__EXERCISE__
All of the entries below should be printed exactly; the pictures are to be left out.

Items from a dataset:
+ + + + + + +

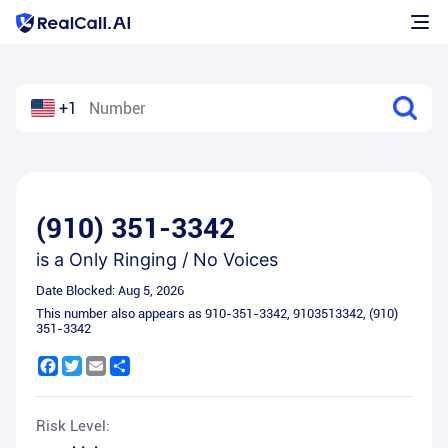
+1
(910) 351-3342
is a
Only Ringing / No Voices
Date Blocked:
Aug 5, 2026
This number also appears as
910-351-3342
,
9103513342
,
(910)
351-3342
Facebook
Twitter
Email
Share
Risk Level:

+ + + + + + +

__COMPLETED TASK__
+1
(910) 351-3342
is a
Only Ringing / No Voices
Date Blocked:
Aug 5, 2026
This number also appears as
910-351-3342
,
9103513342
,
(910)
351-3342
Facebook
Twitter
Email
Share
Risk Level:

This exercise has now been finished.